If this conversation about me is going to be had, I will do my part to insist that it is a feminist one, because it has been misogynistic from the start. Who makes the fantastic leap from being sick, or gaining some weight over the winter, to a conclusion of plastic surgery? Our culture, that’s who. The insanity has to stop, because as focused on me as it appears to have been, it is about all girls and women.
In fact, it’s about boys and men, too, who are equally objectified and ridiculed, according to heteronormative definitions of masculinity that deny the full and dynamic range of their personhood. It affects each and every one of us, in multiple and nefarious ways: our self-image, how we show up in our relationships and at work, our sense of our worth, value, and potential as human beings. Join in—and help change—the Conversation.
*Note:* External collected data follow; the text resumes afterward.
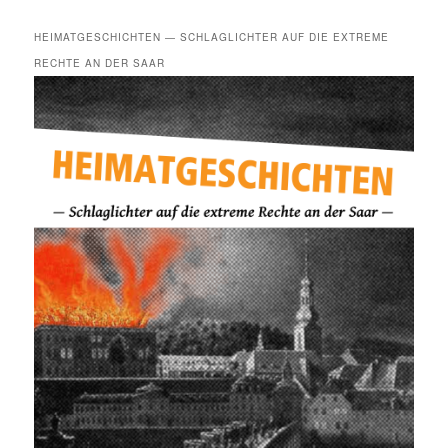
HEIMATGESCHICHTEN — SCHLAGLICHTER AUF DIE EXTREME
RECHTE AN DER SAAR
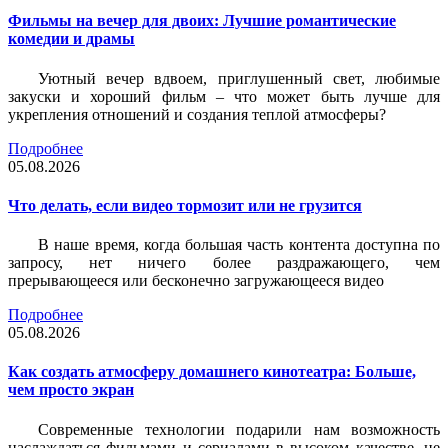
Фильмы на вечер для двоих: Лучшие романтические
комедии и драмы
Уютный вечер вдвоем, приглушенный свет, любимые
закуски и хороший фильм – что может быть лучше для
укрепления отношений и создания теплой атмосферы?
Подробнее
05.08.2026
Что делать, если видео тормозит или не грузится
В наше время, когда большая часть контента доступна по
запросу, нет ничего более раздражающего, чем
прерывающееся или бесконечно загружающееся видео
Подробнее
05.08.2026
Как создать атмосферу домашнего кинотеатра: Больше,
чем просто экран
Современные технологии подарили нам возможность
наслаждаться фильмами и сериалами в высоком качестве, не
It’s a good article, and there’s much more at the link. I love that the conversation is turning to feminist issues, and women such as Ani and Ashley are leading the charge. In closing I wanted to mention an article by a young woman I came across. She discusses the Ashley Judd article, and feels encouraged by it. On the one hand, I felt happily surprised that a young woman “gets it”. On the other hand, her article suggests that she is very ignorant of the history of the women’s movement. I’ve bolded what jumped out at me.
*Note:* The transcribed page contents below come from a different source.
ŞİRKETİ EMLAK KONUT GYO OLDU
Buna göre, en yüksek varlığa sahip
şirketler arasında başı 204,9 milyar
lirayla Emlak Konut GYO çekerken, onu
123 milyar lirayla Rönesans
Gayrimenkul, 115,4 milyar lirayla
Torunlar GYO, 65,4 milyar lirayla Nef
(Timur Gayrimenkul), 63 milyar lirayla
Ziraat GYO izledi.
This may have been a conversation feminists have been having for some time now, but because Ashley Judd spoke, the world is finally listening. Specifically, young girls who thought they were alone in their beliefs that the way women are eviscerated by the media, and in turn the impact of that treatment on us, is wrong are waking up. It may be going a little far to say that Ashley Judd’s response to her “puffy face” has sparked a revolution, but I think it’s safe to say she has given us an incredible gift. I only hope that more celebrities follow in her footsteps. I only hope that more young women follow in theirs.”
What do you think? Is it good that this woman is feeling empowered by Ashley’s article, or is it scary that she seems to feel that her awakening is happening in a vacuum? And why is she looking to celebrities to speak out about feminism – are they the pinnacle of authority in her young world???